The second screen is from the Advanced Job Scheduler (AJS) a billable licensed program (5770-JS1). Also around for ages, but the good thing is that what you miss in the default job scheduler, in most cases, is available in AJS. The screen shows an example of a job running 24/7 every hour of the day, just to name one.
As mentioned in the title of this article, having a better more advanced job scheduler is not all AJS offers, below a list of some of the “collateral benefits”:
- sending spool files in PDF format as email attachment;
- sending the job log if the job ends abnormal at the end of the job;
- integrating AJS jobs in the QSTRUPPGM program;
- integrating AJS jobs in Exit Point programs, like the pre-powerdown;
- easy checking scheduled jobs history, which job ended abnormaly, the runtime;
- kick off a command on another LPAR.
Below another application we use as system administrators, the backup. Again two screen shots:
The biggest advantage of the backup software part of the base operating system is that it has a GUI which was already available in iSeries Navigator. Again the same story, it has not been enhanced for quite a while. Does it still make backups? Yes it does. It does however lack functionality, for a full system save you have to switch to a 5250 emulator solution only. The “SAVE” menu. The good news here is that IBM recently added functionality: Improvement to Restricted State Processing for GO SAVE and GO RESTORE. That does not change the fact that the Backup, Recover and Media Services (BRMS) license program (5770-BR1) is the better choice for making backups. Having meta data about your backups is the big winner here.

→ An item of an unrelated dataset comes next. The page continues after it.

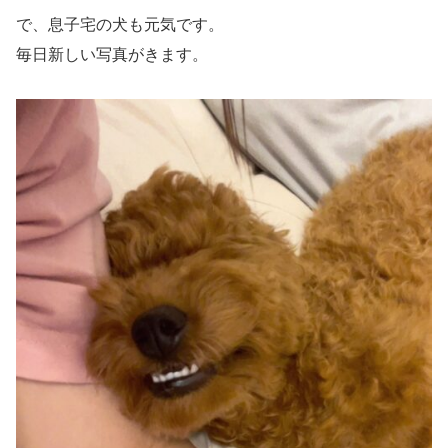
で、息子宅の犬も元気です。
毎日新しい写真がきます。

Again below a list of some of the “collateral benefits” of BRMS we can put to good use:
- follow the process of an unattended full system save;
- using email to report issues in the backup;
- tape volume management;
- detect jobs having objects in use;
- execute commands during the backup, which require applications to be down;
- detect new applications and data use;
- keeping track of backup history;
- distribute system recovery reports on a daily basis;
- make backup meta data available to other LPARs.
In order to understand how BRMS is able to detect new applications or data use I do think this needs some extra explanation.
Any backup has problems when objects are in use. When setting up a BRMS backup it is good practice to only use the option save-while-active when needed. So if a new application shows up on your system the result will be: new objects in use. The BRMS backup will report that is did not compete successfully and after research you will be able to tell which objects were in use by a job. In the past we have seen new HTTP servers and BI applications being introduced resulting in BRMS errors. I can tell you from experience that not in every case was the IBM i application manager aware of these new servers/applications. Being Dutch myself I do understand the reluctancy to purchase these two extra licensed programs, they do cost money. Please trust me on this, once you purchase them you will wonder how you ever managed without them. The good thing about the purchase of these products is a one time fee. For maintenance they are already covered by the software maintenance agreement (SWMA).
Join the modernization wave and do not let the system administration applications be an exception.